Magali dan Beau duduk menghadap meja kecil dalam kamar kos berukuran tiga kali dua meter itu. Sebuah cupcake berhiaskan fondant putih dan angka 24 berwarna ungu terletak di tengah meja. Lilin ulang tahun kecil berulir merah dan putih tertancap di kue tersebut. Magali menatap dalam cupcake itu, sementara Beau memutar bola matanya dengan tidak sabar. Keduanya duduk di sehelai karpet kecil.
“Nunggu apa lagi, sih? Make a wish!” Beau memberi perintah kepadanya.
Magali menarik napas panjang. Harapan yang selalu diucapkannya dengan suara lantang sudah siap meluncur. Tak ada yang istimewa, seperti biasa. Jodhi tidak ada di sini. Nene ada di Bandung. Sudah nasib Magali tahun ini berulang tahun di tengah minggu, sehingga dia tidak bisa berada di Bandung untuk merayakan di rumah. Dan berhari jadi di bulan Desember mengandung sisi nahas lain. Saat itu Jodhi sudah bisa dipastikan berada di kapal pesiar besar di tengah lautan apalah, mempersiapkan gala dinner untuk malam tahun baru para penumpang kaya di sana.

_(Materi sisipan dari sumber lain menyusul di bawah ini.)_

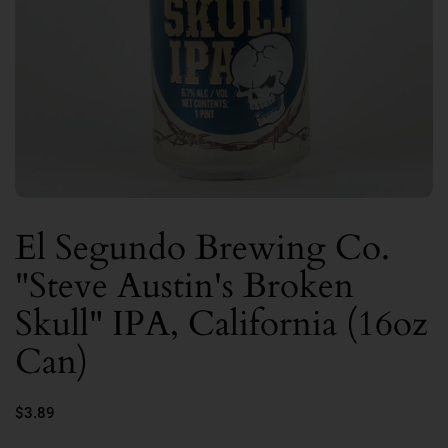
El Segundo Brewing Co.
"Steve Austin's Broken
Skull" IPA, California (16oz
Can)
$3.89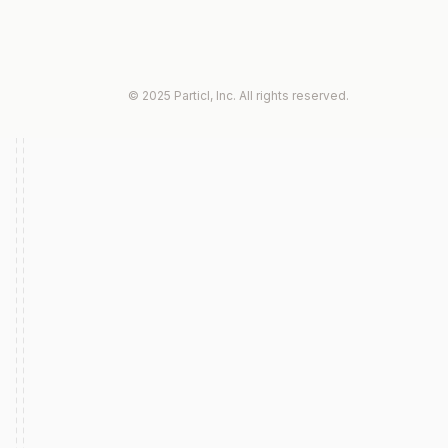
© 2025 Particl, Inc. All rights reserved.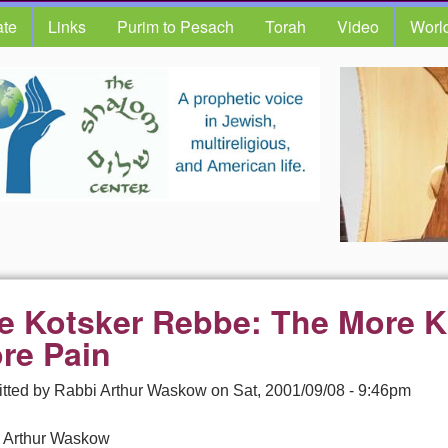
te
Links
Purim to Pesach
Torah
Video
Worl
e Kotsker Rebbe: The More 
re Pain
tted by
Rabbi Arthur Waskow
on
Sat, 2001/09/08 - 9:46pm
 Arthur Waskow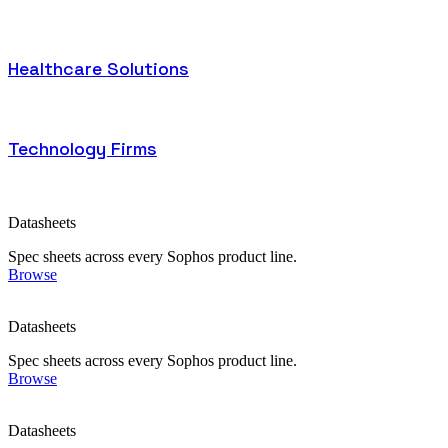
Healthcare Solutions
Technology Firms
Datasheets
Spec sheets across every Sophos product line.
Browse
Datasheets
Spec sheets across every Sophos product line.
Browse
Datasheets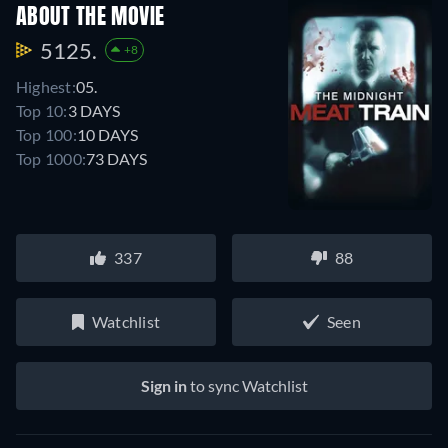
ABOUT THE MOVIE
5125.
+8
Highest:
05.
Top 10:
3 DAYS
Top 100:
10 DAYS
Top 1000:
73 DAYS
337
88
Watchlist
Seen
Sign in
to sync Watchlist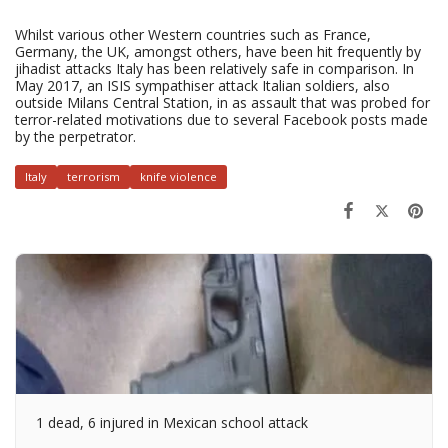
Whilst various other Western countries such as France,
Germany, the UK, amongst others, have been hit frequently by
jihadist attacks Italy has been relatively safe in comparison. In
May 2017, an ISIS sympathiser attack Italian soldiers, also
outside Milans Central Station, in as assault that was probed for
terror-related motivations due to several Facebook posts made
by the perpetrator.
Italy
terrorism
knife violence
1 dead, 6 injured in Mexican school attack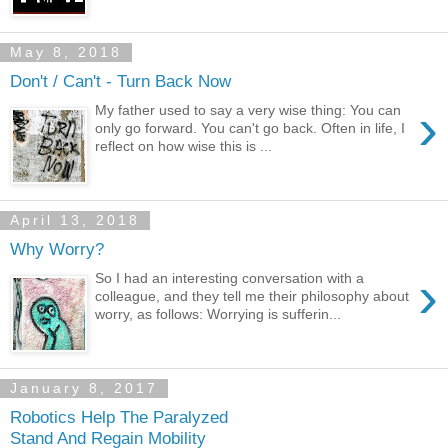
May 8, 2018
Don't / Can't - Turn Back Now
›
My father used to say a very wise thing: You can
only go forward. You can't go back. Often in life, I
reflect on how wise this is ...
April 13, 2018
Why Worry?
›
So I had an interesting conversation with a
colleague, and they tell me their philosophy about
worry, as follows: Worrying is sufferin...
January 8, 2017
Robotics Help The Paralyzed
Stand And Regain Mobility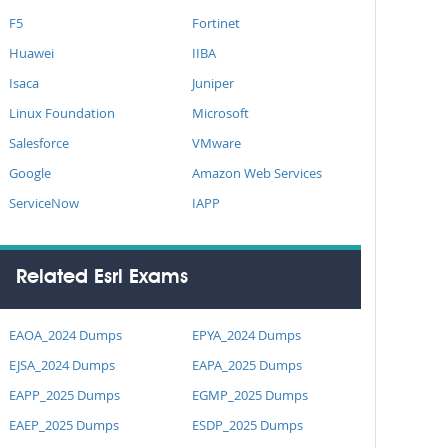
F5
Fortinet
Huawei
IIBA
Isaca
Juniper
Linux Foundation
Microsoft
Salesforce
VMware
Google
Amazon Web Services
ServiceNow
IAPP
Related Esri Exams
EAOA_2024 Dumps
EPYA_2024 Dumps
EJSA_2024 Dumps
EAPA_2025 Dumps
EAPP_2025 Dumps
EGMP_2025 Dumps
EAEP_2025 Dumps
ESDP_2025 Dumps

“Gue aja ya, yang nyebutin wish-nya? Nggak berubah, kan? Masih sama ... andai namaku bukan ...,” kata Beau sambil bersiap-siap meniup lilin kecil yang sudah mulai meleleh itu.
“Stop! Or you won’t eat this cupcake!” Magali menjerit sambil mendorong pundak Beau dengan keras.
Beau tertawa terbahak-bahak melihat reaksi sepupunya itu. Magali dan nama. Benar-benar topic of the year setiap tanggal 29 Desember.
Magali memiliki masalah penting seumur hidup, yakni namanya sendiri. Tidak ada yang tahu pasti kenapa Jodhi—begitu Magali memanggil ayahnya—memberi nama itu setelah dia lahir. Sayang sekali, sang ibu meninggal sesaat setelah mengantarnya hadir ke dunia. Kalau tidak, tentu wanita itu punya pilihan nama yang sedikit lebih normal. Magali masih menyalahkan Jodhi atas nama itu sampai sekarang. Bahkan dalam bentuk paling ekstrem, gadis itu menganggap namanya kutukan sehingga dirinya memiliki sifat dan selera yang aneh menyangkut segala sesuatu, terutama makanan.
Sejak usia enam tahun Magali terus menuntut penjelasan dari Jodhi tentang namanya. Kenapa bukan Princess, Barbie, Chrystal atau Melati? Dan sejak dia bisa mengingat, momen untuk menuntut sebuah penjelasan tidak selalu didapatnya. Jodhi adalah seorang juru masak di kapal pesiar. Setiap tahun dia berlayar selama sepuluh bulan. Dua bulan sisanya, Jodhi menjejakkan kaki di Bandung atau Jakarta untuk menjenguk Nene, Magali, dan Beau. Setelah itu Jodhi kembali ke tengah lautan.
“Kenapa namaku Magali?”
“Karena ....” Jodhi selalu begitu. Kadang kalau kurang sabar menunggu, lawan bicaranya pasti akan langsung melengos dan meninggalkan pria itu begitu saja. Nene sering melakukannya.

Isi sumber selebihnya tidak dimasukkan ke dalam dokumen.